Although the administration negotiated arms-reduction treaties such as the INF Treaty and START Treaty with the U.S.S.R., it also aimed to increase strategic defense. A controversial plan, named the Strategic Defense Initiative (SDI), was proposed to deploy a space-based defense system to make the U.S. invulnerable to nuclear weapon missile attack, by means of a network of armed satellites orbiting the Earth. Critics dubbed the proposal "Star Wars" and argued that SDI was unrealistic, a violation of ABM treaties, and as a weapon that defends the U.S. if it strikes first, would inflame the Arms Race. Supporters responded that even the threat of SDI forced the Soviets into unsustainable spending to keep up. In fact, the Soviets did not attempt to follow suit with their own program, but instead followed a program of arms reduction treaties. The technology required to implement SDI is still being researched in the U.S., and it is currently in testing with stations in Alaska and islands in the Pacific Ocean.

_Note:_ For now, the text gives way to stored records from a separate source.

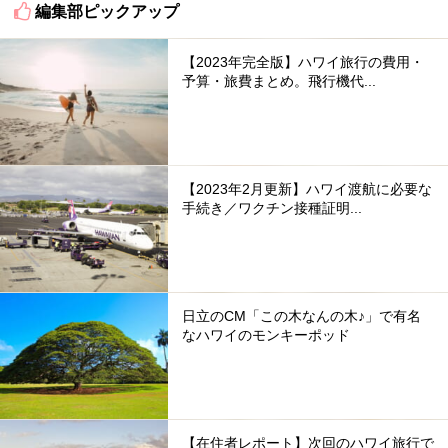
編集部ピックアップ
【2023年完全版】ハワイ旅行の費用・
予算・旅費まとめ。飛行機代...
【2023年2月更新】ハワイ渡航に必要な
手続き／ワクチン接種証明...
日立のCM「この木なんの木♪」で有名
なハワイのモンキーポッド
【在住者レポート】次回のハワイ旅行で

Support for anti-communist groups including armed insurgencies against communist governments was also a part of administration policy, referred to by his supporters as the Reagan Doctrine. Following this policy, the administration funded groups they called "freedom fighters"— described as terrorists by their detractors — such as the mujahideen in Afghanistan, the Contras in Nicaragua, and Jonas Savimbi's rebel forces in Angola. The Reagan administration increased military funding for anti-communist dictatorships throughout Latin America, and has been widely accused of ordering the assassination of several Latin American presidents and prime ministers. The administration also helped fund central European anti-communist groups such as the Polish Solidarity movement and took a hard line against the Communist regime in Cambodia. Covert funding of the Contras in Nicaragua would lead to the Iran Contra Affair, while overt support led to a World Court ruling against the United States in Nicaragua v. United States.
The administration took a strong stance against the Lebanese Hezbollah terrorist organization, which was taking American citizens hostage and attacking civilian targets after Israel invaded Lebanon in the 1982 Lebanon War. It similarly took a strong stance against Palestinian terrorists in the West Bank and Gaza Strip. More disputed was Reagan's consideration of the Salvadoran FMLN and Honduran guerrilla fighters as terrorists, as the two countries' respective militaries were known to have used torture and indiscriminate tactics against those suspected of collaboration or sympathy with the guerrillas. Reagan also considered the anti-apartheid ANC armed wing known as Umkhonto we Sizwe (Spear of the Nation) as a terrorist organization.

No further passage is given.